* [THE PROBLEM]: Write out, word for word, every line in the data below from the one containing "paper carrier arrested" to the one containing "raska’s vision of", both of them included.

[Dataset excerpts]
========================================

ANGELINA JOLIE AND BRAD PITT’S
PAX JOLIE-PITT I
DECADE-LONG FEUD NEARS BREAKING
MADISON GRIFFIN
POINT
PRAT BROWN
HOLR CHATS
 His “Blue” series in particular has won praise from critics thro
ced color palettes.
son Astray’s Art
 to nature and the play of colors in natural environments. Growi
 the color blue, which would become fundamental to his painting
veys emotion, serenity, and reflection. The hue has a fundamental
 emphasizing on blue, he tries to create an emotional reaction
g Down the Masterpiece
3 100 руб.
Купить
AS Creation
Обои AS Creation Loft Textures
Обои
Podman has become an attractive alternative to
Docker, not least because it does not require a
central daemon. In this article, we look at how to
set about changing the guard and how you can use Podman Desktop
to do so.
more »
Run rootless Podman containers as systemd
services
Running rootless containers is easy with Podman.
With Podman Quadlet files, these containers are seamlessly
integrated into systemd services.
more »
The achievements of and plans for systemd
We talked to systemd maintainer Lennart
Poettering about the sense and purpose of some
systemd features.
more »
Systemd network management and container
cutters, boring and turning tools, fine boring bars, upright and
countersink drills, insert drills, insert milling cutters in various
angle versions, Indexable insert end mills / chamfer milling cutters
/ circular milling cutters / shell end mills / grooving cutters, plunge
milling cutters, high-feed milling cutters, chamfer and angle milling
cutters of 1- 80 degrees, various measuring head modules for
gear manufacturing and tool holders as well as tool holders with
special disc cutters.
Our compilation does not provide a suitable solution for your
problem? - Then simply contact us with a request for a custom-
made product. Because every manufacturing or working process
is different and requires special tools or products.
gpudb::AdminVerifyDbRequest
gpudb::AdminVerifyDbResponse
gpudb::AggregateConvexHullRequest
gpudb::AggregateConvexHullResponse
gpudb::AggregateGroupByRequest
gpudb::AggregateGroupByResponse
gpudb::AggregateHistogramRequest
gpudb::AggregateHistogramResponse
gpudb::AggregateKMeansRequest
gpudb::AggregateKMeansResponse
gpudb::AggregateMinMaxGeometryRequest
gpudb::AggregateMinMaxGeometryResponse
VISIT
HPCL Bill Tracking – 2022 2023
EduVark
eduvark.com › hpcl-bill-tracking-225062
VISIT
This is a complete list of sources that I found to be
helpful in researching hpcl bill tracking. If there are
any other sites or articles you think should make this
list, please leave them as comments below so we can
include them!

========================================

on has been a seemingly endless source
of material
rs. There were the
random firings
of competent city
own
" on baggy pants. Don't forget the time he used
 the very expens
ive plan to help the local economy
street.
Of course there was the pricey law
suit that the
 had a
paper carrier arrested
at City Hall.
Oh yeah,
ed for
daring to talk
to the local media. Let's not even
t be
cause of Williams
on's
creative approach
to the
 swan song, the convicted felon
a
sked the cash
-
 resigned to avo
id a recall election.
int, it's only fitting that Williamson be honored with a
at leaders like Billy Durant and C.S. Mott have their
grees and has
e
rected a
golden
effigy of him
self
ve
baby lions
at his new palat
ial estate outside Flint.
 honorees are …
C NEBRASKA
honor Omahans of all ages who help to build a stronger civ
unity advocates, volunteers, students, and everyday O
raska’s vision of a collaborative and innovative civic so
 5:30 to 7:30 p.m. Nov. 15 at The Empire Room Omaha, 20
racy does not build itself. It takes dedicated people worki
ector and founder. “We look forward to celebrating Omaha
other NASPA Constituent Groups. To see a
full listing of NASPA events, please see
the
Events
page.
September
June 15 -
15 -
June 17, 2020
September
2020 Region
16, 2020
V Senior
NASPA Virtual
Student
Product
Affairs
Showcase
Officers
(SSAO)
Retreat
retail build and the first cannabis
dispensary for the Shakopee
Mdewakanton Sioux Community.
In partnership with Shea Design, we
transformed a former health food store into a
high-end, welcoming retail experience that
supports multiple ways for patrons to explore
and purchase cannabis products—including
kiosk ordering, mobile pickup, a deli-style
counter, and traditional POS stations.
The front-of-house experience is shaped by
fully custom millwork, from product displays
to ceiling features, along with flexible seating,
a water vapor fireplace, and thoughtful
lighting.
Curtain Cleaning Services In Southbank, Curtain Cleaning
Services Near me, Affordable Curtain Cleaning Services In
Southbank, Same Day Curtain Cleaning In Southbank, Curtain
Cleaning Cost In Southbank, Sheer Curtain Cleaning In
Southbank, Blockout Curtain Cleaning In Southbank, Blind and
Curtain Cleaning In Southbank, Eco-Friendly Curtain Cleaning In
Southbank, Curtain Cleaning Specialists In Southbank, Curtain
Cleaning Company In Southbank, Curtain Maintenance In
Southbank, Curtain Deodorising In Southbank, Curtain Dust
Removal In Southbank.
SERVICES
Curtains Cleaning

========================================

* [RESPONSE BELOW]:
paper carrier arrested
at City Hall.
Oh yeah,
ed for
daring to talk
to the local media. Let's not even
t be
cause of Williams
on's
creative approach
to the
 swan song, the convicted felon
a
sked the cash
-
 resigned to avo
id a recall election.
int, it's only fitting that Williamson be honored with a
at leaders like Billy Durant and C.S. Mott have their
grees and has
e
rected a
golden
effigy of him
self
ve
baby lions
at his new palat
ial estate outside Flint.
 honorees are …
C NEBRASKA
honor Omahans of all ages who help to build a stronger civ
unity advocates, volunteers, students, and everyday O
raska’s vision of a collaborative and innovative civic so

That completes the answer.